Dora Kramer
Folha
Encontros como o que reuniu representantes dos três Poderes para tratar do uso abusivo de emendas parlamentares atendem aos ditames da civilidade e, por isso, parecem adequados. Convém, no entanto, observar o evento com olhar mais detido antes de aceitar – e, sobretudo de celebrar – a versão oficial de que o problema está objetivamente bem encaminhado.
Para início de conversa, há que se observar o desacerto institucional no fato de o Supremo Tribunal Federal atuar como mediador quando seu papel é o de julgador constitucional. Ao se sentar naquela mesa, o STF flexibilizou o que decidira por unanimidade.
TUDO É RELATIVO – Mas, vá lá, estamos no Brasil, onde a relativização de conceitos é vista como qualidade.
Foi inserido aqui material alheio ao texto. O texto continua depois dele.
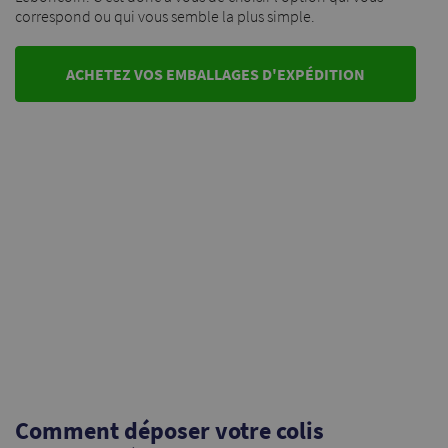
correspond ou qui vous semble la plus simple.
ACHETEZ VOS EMBALLAGES D'EXPÉDITION
Comment déposer votre colis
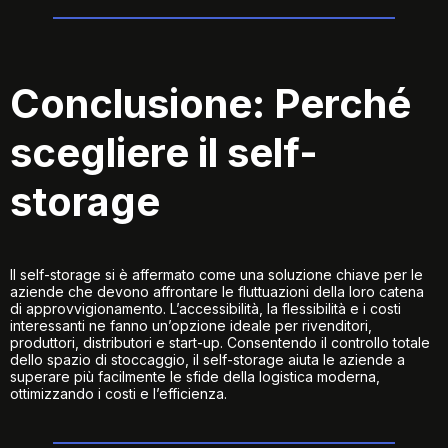
Conclusione: Perché
scegliere il self-
storage
Il self-storage si è affermato come una soluzione chiave per le
aziende che devono affrontare le fluttuazioni della loro catena
di approvvigionamento. L’accessibilità, la flessibilità e i costi
interessanti ne fanno un’opzione ideale per rivenditori,
produttori, distributori e start-up. Consentendo il controllo totale
dello spazio di stoccaggio, il self-storage aiuta le aziende a
superare più facilmente le sfide della logistica moderna,
ottimizzando i costi e l’efficienza.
Por aqui não pareceu estranho que os ministros assumissem o lugar de “poder moderador”, enquanto lhes cabia apenas aguardar o cumprimento da exigência de transparência posta na Constituição.
A fim de envernizar a coisa, saíram todos ressaltando a concordância em suspender a obscuridade das chamadas emendas Pix, que seguem impositivas, assim como permanece intocado o volume de recursos sob manejo do Congresso Nacional.
Não se recuou em relação ao poder crescentemente adquirido de 2015 para cá. Pareceu mais uma carta de intenções —daquelas que o Brasil assinava antigamente com o FMI para não cumprir— do que propriamente um compromisso sólido.
CONTORNAR VETO – Já vimos o Parlamento contornar o veto do Supremo ao orçamento secreto e não está fora de cogitação que vejamos de novo manobras semelhantes.
Ficou acertado que os procedimentos relativos às emendas de bancada e de comissões serão negociados entre o Legislativo e o Executivo. Ou seja, entre congressistas fortalecidos, e nada dispostos a abrir mão dessa força, e um governo enfraquecido e que nesses assuntos não conta sequer com o apoio de aliados.
Portanto, não há chance de melhorar enquanto persistir a dinâmica disfuncional do sistema.